One of the challenges of running benchmarking on student’s solutions is that, in general, benchmarking tends to be CPU intensive and Exercism pays for the CPU cycles it consumes :) Drastically spiking the CPU load to get benchmark results has a very real cost associated with it.
Depending on the student and questions they ask, I do suggest both profiling and benchmarks. Sometimes I will help them with their benchmark or profiling. But any of these things are available for any student that wants to explore it, on their own systems.
I suspect that these things come up in mentoring sessions, when the communication and solutions help bubble those things up.
Having it being done, as Isaac says, would have to have a return on investment, for the additional cost of work being done on the platform, so I would imagine this is not something that makes sense built into the system.
Is there any way that the users can run the benchmarks locally?
I would imagine that different computers would get different results based on things like processor architecture, cpu speed, memory, etc. I wonder if there’s a creative and easy way around this.
Assuming we trust the users, we could run the computation locally and just upload the result. Or perhaps users could opt-in to offer their computational resources, and the Exercism client could coordinate and verify computations across multiple machines as a proof of authenticity.
I don’t have enough CS knowledge to know if this is a viable solution, or if it’s even possible. But I’m thinking that if you could virtualize or containerize the software, and constrain the resources, I would expect to see similar results across different machines.
Perhaps there are benchmarking utilities that can count the number of instructions that a program performs during a run, making testing on platforms with different computational resources a non-issue.
FWIW I’d be interested in creating a PR to add profiling support to the C track, given that I can grow my knowledge to be able to to so properly within the next month or so.
While this is true, correct me if I’m wrong but usually when you benchmark things it is to compare different objects or implementations against each other?
So even when the hardware is different between user to user, the idea behind should still be the same. More efficient code is still faster than less efficient code when they are being tested in a “slow” system or a “fast” system, and that’s explain why when people test for smaller piece of code they pump the iteration to hundred, thousand or even million times to see the significant time difference.
Also when you talk about efficiency, I assume you mostly mean speed and not space.
I don’t even think “trust the users” is a thing, since they can already post their findings in comments when they profile or benchmark.
When in a language track doing the practice exercises, (some tracks do not have a “learning mode” yet) it may be presumed that they may already be running whatever they want locally on their own computers. No trust necessary, except from the platform to the user. It is their own code they would be running.
Static analysis we already do for some tracks, as well. This can compare and may give some insights to “more performant” code, to a measure of performance.
But users/students are free to benchmark and do anything else that they may want to do with their code, already.
There’s two conversations that have happened here I think:
Benchmarking two solutions by a student against each other.

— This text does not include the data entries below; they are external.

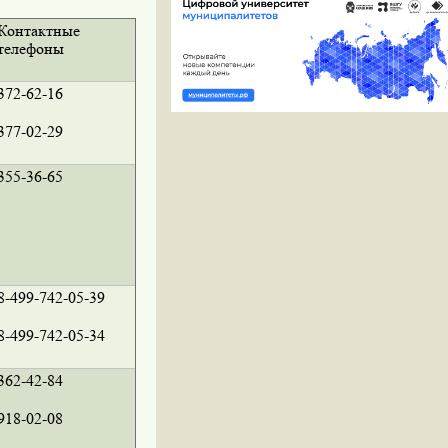
Контактные
телефоны
372-62-16
377-02-29
355-36-65
8-499-742-05-39
8-499-742-05-34
362-42-84
918-02-08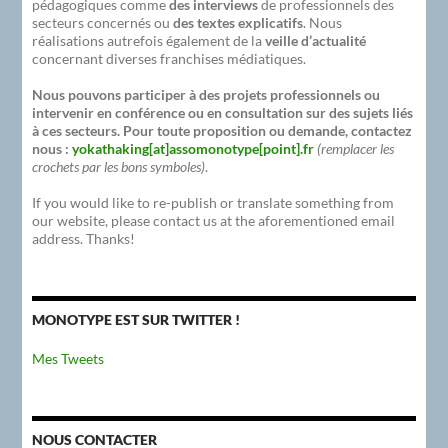
pédagogiques comme
des interviews
de professionnels des
secteurs concernés ou
des textes explicatifs
. Nous
réalisations autrefois également de la
veille d’actualité
concernant diverses franchises médiatiques.
Nous pouvons participer à des projets professionnels ou
intervenir en conférence ou en consultation sur des sujets liés
à ces secteurs. Pour toute proposition ou demande, contactez
nous :
yokathaking[at]assomonotype[point].fr
(remplacer les
crochets par les bons symboles)
.
If you would like to re-publish or translate something from
our website, please contact us at the aforementioned email
address. Thanks!
MONOTYPE EST SUR TWITTER !
Mes Tweets
NOUS CONTACTER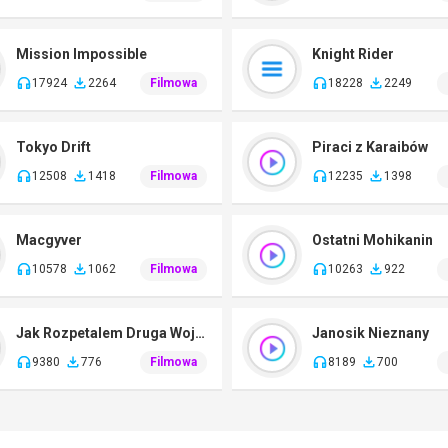
Mission Impossible
Knight Rider
17924
2264
Filmowa
18228
2249
Tokyo Drift
Piraci z Karaibów
12508
1418
Filmowa
12235
1398
Macgyver
Ostatni Mohikanin
10578
1062
Filmowa
10263
922
Jak Rozpetalem Druga Wojne Swiatowa
Janosik Nieznany
9380
776
Filmowa
8189
700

Benchmarking to student’s solutions against each other.
For the first, doing this locally is definitely the best way IMO, as you have control over the environment so can be confident in the benchmarks and it’s an important skill to learn and good to do it yourself.
For the second, which was the OP question, if we had a repeatable infrastructure, then we’d love to do it. But we don’t. Our servers change, the workloads on the servers change, the performance of many test runners varies wildly - so it’s not a feature we can offer.
None-timing benchmarks like you suggest (e.g. num instructions, amount of memory allocated) are interesting alternative metrics that we could potentially measure at no increased cost or effort. But I’m not of the value, without the raw benchmarking data too?